Earlier this year, a troubling report came out where former Facebook contractors claimed that they were given orders to manipulate the trending topics and articles that Facebook presents to its users. More specifically, these contractors claimed that Facebook wanted them to not only remove some political articles from conservative sources, but additionally they were told to inject some articles into the trending section even though these articles hadn’t generated enough interest to trend organically.
The idea that social media sites like Facebook and Twitter might be ‘curating’ their Trending Topics instead of letting them trend organically isn’t new. Personally, I’ve noticed that many topics and links seem to trend on Twitter without seemingly having the engagement levels they would need to trend organically. This seemed to intensify as we neared the election in November, I noticed multiple political articles from The New York Times trending almost daily, while no other news source could get even one political article to trend regularly. Other topics would be trending with only a dozen or so tweets, which seems impossible.
— Rakesh Kumar (@rakeshzin) December 8, 2016
All of this helps create the suspicion that maybe the ‘trending’ topics we are getting on social media sites are actually being curated for us by not the users, but the people running those sites. Add to this issue the latest flack over ‘fake news’. Whenever you see the term ‘fake news’ it typically refers to websites that run stories making claims that either cannot be substantiated, or are ‘sourced’ by websites or organizations that don’t actually exist. Sometimes the claims are outright lies, all are designed to get clicks. Even this phenomenon can have grey areas. If a supposedly political website makes a bizarre claim about Trump that they source via a fictional newspaper, that’s pretty clearly fake news. But if CNN takes a Trump quote from a rally out of context to present a point of view that they know Trump didn’t intend, is that fake news? It can get murky sometimes to know what ‘news’ is news, and what is ‘fake’.
Recently, Facebook announced that it was going to start leaning on outside sources to help it decide what is and is not ‘fake news’. Facebook wants to first make it much easier for its users to flag and report news that it feels is ‘fake’. If an article gets enough flags, it will then be sent to an editorial board for review. Facebook has recently said that representatives from groups such as Snopes, the Associated Press, Politifact, and ABC News would then review the articles and decide if they should be banned or not from Facebook.

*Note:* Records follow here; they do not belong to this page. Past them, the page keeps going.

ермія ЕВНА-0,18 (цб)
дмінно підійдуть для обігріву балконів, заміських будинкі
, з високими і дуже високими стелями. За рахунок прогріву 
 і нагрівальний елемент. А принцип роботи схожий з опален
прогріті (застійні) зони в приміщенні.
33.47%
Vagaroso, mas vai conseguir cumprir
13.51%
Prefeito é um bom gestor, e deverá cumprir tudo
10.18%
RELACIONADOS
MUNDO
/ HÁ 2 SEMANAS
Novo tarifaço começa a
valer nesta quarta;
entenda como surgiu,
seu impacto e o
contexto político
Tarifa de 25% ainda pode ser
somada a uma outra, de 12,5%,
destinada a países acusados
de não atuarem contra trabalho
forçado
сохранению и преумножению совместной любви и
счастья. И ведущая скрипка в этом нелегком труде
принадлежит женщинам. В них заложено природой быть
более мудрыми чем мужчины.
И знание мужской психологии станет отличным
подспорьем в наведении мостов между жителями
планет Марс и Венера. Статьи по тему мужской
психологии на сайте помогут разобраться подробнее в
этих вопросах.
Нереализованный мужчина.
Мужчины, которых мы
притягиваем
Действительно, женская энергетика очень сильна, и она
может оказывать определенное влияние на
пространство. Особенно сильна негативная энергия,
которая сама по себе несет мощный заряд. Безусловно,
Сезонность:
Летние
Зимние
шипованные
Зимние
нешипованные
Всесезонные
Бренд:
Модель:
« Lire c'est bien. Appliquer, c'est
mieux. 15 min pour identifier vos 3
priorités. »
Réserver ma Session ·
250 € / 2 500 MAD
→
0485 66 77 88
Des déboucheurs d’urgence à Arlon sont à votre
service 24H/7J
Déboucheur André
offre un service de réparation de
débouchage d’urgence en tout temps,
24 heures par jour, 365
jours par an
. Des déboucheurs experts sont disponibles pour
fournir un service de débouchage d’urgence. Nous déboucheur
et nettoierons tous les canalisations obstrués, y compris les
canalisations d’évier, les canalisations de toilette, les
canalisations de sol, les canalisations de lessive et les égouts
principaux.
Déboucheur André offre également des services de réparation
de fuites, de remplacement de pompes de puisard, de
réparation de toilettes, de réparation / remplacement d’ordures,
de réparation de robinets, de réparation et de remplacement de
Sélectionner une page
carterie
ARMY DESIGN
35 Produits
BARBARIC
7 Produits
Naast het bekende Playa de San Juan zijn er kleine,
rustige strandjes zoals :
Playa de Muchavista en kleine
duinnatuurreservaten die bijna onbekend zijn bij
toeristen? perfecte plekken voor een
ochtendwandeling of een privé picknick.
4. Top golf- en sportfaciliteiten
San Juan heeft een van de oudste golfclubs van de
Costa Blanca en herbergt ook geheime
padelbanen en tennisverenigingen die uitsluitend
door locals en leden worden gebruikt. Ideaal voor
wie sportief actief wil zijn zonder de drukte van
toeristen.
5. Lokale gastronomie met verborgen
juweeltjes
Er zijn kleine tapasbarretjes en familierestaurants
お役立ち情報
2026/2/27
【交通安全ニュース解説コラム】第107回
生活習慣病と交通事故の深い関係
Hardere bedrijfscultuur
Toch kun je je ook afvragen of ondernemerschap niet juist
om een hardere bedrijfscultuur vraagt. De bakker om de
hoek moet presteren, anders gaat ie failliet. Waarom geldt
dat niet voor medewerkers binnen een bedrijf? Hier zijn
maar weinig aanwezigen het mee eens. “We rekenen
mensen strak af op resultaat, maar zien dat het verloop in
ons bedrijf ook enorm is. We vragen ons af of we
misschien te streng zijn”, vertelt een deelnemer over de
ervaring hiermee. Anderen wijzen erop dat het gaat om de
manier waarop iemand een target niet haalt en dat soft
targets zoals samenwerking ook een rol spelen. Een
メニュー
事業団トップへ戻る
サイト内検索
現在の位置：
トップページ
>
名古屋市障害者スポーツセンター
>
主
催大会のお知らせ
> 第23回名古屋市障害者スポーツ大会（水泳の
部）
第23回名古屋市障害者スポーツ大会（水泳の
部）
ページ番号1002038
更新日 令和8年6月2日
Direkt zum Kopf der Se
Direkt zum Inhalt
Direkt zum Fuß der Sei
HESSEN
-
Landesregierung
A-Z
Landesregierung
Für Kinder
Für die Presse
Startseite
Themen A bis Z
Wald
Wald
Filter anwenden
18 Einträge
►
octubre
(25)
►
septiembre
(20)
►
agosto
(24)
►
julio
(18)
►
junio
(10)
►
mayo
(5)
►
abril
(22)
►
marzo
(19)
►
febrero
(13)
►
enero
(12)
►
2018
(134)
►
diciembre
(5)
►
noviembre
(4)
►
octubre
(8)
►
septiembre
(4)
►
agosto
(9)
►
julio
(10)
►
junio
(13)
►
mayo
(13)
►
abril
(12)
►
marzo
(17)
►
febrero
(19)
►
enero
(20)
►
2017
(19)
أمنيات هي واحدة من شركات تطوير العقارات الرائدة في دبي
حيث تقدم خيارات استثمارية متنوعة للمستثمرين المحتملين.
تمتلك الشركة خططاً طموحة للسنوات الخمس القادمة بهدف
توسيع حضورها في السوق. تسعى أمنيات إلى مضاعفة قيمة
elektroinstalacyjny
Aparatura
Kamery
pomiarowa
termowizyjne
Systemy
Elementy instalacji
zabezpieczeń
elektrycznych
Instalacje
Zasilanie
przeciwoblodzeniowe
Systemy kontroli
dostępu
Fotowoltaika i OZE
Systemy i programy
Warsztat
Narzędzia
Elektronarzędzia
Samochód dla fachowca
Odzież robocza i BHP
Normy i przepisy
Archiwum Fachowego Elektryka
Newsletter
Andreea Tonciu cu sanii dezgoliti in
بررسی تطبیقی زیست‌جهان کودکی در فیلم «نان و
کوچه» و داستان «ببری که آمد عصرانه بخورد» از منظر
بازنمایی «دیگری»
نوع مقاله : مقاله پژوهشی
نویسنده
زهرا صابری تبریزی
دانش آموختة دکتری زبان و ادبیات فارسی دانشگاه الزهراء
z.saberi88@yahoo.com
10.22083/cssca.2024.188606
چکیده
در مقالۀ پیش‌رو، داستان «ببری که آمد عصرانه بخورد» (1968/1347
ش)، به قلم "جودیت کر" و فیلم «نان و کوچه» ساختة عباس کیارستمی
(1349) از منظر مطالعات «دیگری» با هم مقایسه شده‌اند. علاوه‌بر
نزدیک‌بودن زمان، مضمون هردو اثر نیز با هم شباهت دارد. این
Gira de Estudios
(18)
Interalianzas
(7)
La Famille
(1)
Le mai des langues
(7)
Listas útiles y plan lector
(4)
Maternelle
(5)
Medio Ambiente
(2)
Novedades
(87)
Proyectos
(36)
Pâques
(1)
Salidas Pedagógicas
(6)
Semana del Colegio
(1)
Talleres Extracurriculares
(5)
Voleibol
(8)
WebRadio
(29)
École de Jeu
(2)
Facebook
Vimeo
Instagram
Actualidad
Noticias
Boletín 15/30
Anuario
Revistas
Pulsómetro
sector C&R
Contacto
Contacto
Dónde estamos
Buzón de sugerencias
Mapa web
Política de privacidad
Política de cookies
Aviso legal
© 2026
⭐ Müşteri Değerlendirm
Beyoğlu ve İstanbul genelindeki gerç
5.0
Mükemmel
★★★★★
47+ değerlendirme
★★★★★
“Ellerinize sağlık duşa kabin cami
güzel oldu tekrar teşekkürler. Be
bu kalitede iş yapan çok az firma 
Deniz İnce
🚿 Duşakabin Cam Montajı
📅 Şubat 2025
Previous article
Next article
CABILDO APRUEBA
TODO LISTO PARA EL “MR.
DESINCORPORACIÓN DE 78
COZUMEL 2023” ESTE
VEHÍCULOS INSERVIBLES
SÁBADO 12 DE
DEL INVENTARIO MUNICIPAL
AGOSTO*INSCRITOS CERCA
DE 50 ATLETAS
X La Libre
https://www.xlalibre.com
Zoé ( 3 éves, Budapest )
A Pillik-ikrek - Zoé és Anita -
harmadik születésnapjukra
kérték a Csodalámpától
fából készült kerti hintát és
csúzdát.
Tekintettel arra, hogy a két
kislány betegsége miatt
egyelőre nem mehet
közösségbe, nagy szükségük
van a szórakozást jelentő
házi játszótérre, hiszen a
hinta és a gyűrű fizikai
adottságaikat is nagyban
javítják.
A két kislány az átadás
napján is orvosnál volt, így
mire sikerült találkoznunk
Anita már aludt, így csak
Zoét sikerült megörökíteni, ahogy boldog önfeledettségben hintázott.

This potentially creates a new problem: “Who checks the fact-checkers?” Many conservatives would argue that all of the above listed sources tend to lean toward the left in their political biases. Basically, seeing that the AP, ABC News or Snopes will be helping Facebook decide what is and is not ‘fake news’ raises the same concerns for conservatives that it likely would for liberals if Fox News was doing the vetting.
All of this, whether it is ‘fake news’ or questions over trending topics, has created a bit of a trust problem for social media sites like Facebook and Twitter. It’s difficult, if not impossible to tell how topics do or do not trend. A lack of understanding leads to a lack of trust, and right now, most of us have no idea how or why Twitter and Facebook decides what topics do or do not trend. Most of us assume that the topics that the most people are talking about will be the topics that trend. Facebook and Twitter both attempt to tailor trends by taking into account what the people in your network are talking about. All of this is fine, in theory.
But if major social media sites like Twitter and Facebook want its users to trust the trending topics it shows us, they need to do a better job of being transparent about how they arrived at that list. Now, more than ever, people are more suspicious of ‘the media’ and are more likely to assume that information is being altered to further a particular slant, versus simply reporting the news and letting us decide. At this point I’m more worried about the validity of the ‘trending topics’ process, than I am the validity of the sources of information that are trending.